#### [The task]
Reproduce verbatim the lines of the material below, starting at the line with "around. We handle the mountains of" and ending at the line with "answer any of your questions and be happy to", both inclusive; skip the rest.

#### [Excerpted records]

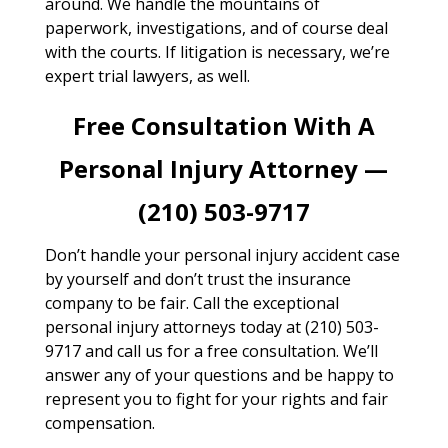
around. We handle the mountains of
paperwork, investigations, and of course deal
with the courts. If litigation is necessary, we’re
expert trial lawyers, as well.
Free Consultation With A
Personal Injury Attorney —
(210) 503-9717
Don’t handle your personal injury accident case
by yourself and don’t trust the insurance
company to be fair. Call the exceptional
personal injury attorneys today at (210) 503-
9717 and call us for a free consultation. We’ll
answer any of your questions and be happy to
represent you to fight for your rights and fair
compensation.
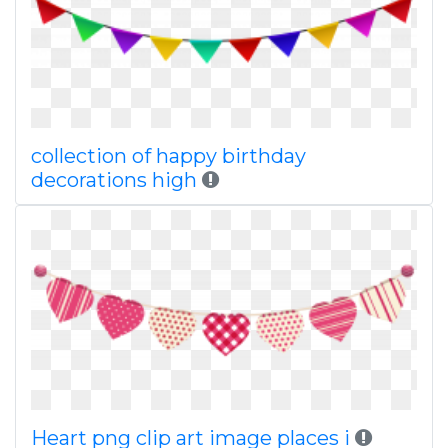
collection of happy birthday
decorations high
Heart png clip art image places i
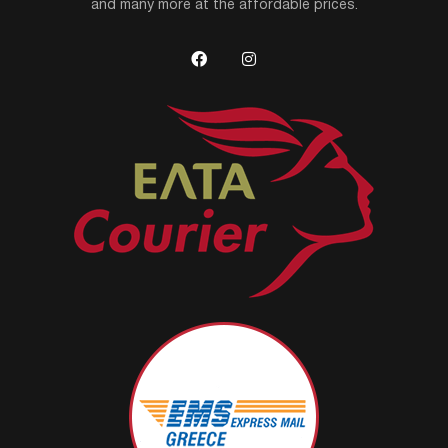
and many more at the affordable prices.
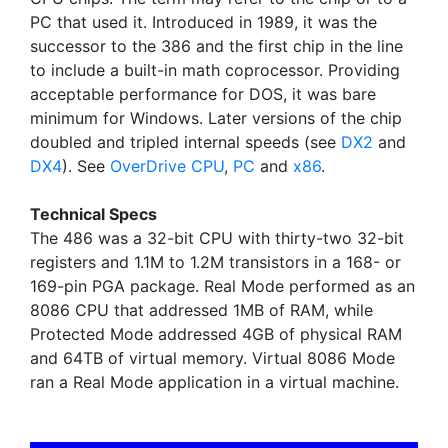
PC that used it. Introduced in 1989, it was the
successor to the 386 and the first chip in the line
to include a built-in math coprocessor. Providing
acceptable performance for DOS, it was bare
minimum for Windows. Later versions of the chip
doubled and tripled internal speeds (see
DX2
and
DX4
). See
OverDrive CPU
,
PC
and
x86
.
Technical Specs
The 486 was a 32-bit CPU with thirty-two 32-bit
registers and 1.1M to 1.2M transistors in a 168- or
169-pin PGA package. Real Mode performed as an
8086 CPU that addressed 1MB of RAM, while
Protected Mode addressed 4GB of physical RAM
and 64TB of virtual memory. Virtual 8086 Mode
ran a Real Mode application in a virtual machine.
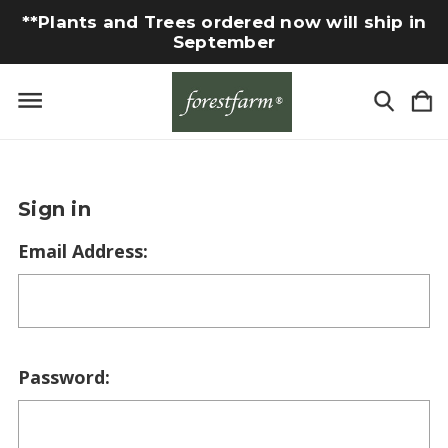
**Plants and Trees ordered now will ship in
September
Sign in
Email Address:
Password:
...
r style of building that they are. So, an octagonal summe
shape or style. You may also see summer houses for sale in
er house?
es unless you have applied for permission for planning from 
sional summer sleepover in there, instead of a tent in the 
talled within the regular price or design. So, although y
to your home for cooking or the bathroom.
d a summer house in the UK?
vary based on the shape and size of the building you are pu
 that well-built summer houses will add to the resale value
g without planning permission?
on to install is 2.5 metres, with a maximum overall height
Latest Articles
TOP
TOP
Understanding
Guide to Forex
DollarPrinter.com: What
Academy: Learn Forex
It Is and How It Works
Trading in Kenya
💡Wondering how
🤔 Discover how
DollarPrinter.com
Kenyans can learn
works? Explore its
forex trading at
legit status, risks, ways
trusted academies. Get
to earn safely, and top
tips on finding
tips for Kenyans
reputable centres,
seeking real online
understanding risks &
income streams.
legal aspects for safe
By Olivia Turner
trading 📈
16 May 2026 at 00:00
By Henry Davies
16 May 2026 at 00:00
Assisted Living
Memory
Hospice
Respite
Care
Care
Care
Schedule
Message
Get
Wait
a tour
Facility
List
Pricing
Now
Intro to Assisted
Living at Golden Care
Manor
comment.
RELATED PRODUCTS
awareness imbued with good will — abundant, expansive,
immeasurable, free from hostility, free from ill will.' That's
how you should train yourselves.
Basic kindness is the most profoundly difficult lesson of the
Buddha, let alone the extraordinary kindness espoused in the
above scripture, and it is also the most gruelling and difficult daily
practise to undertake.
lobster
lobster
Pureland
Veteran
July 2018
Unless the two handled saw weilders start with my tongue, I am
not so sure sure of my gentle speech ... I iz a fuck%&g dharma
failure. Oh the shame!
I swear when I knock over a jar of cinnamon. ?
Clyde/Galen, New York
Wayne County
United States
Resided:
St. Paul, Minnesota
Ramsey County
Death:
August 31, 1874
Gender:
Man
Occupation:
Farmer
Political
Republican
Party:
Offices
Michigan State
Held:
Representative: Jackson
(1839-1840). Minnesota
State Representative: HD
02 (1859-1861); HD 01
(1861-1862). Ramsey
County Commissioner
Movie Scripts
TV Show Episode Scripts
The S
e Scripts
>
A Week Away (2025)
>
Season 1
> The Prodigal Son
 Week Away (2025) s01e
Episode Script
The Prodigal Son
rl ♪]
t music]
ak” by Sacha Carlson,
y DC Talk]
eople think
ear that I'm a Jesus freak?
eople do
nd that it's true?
==
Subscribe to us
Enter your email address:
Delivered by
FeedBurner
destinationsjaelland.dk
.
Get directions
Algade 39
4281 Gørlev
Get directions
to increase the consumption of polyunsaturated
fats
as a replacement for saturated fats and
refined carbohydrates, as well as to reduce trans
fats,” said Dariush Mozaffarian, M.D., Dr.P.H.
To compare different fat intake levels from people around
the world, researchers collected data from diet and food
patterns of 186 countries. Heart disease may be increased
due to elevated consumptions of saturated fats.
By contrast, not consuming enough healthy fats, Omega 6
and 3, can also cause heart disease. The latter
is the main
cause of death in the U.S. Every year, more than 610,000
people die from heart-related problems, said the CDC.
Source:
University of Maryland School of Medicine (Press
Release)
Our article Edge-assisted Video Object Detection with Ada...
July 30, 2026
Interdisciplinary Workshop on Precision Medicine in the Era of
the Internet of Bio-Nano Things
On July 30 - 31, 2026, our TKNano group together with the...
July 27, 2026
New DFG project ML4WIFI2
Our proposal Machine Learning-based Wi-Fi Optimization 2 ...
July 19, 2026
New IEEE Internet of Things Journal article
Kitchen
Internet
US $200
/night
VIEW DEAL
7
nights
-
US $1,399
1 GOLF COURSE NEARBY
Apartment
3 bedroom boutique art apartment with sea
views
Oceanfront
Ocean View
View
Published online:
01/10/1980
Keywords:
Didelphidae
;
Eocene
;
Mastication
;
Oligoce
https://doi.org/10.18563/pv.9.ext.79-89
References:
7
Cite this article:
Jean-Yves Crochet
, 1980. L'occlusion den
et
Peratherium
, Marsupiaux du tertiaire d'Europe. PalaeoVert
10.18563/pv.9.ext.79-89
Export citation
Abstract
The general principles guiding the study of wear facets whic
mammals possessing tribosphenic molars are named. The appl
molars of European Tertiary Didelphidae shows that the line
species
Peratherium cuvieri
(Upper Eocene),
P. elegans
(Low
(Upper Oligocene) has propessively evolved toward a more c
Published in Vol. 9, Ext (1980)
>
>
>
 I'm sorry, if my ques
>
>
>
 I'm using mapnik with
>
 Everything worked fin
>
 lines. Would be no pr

#### [Finished task]
around. We handle the mountains of
paperwork, investigations, and of course deal
with the courts. If litigation is necessary, we’re
expert trial lawyers, as well.
Free Consultation With A
Personal Injury Attorney —
(210) 503-9717
Don’t handle your personal injury accident case
by yourself and don’t trust the insurance
company to be fair. Call the exceptional
personal injury attorneys today at (210) 503-
9717 and call us for a free consultation. We’ll
answer any of your questions and be happy to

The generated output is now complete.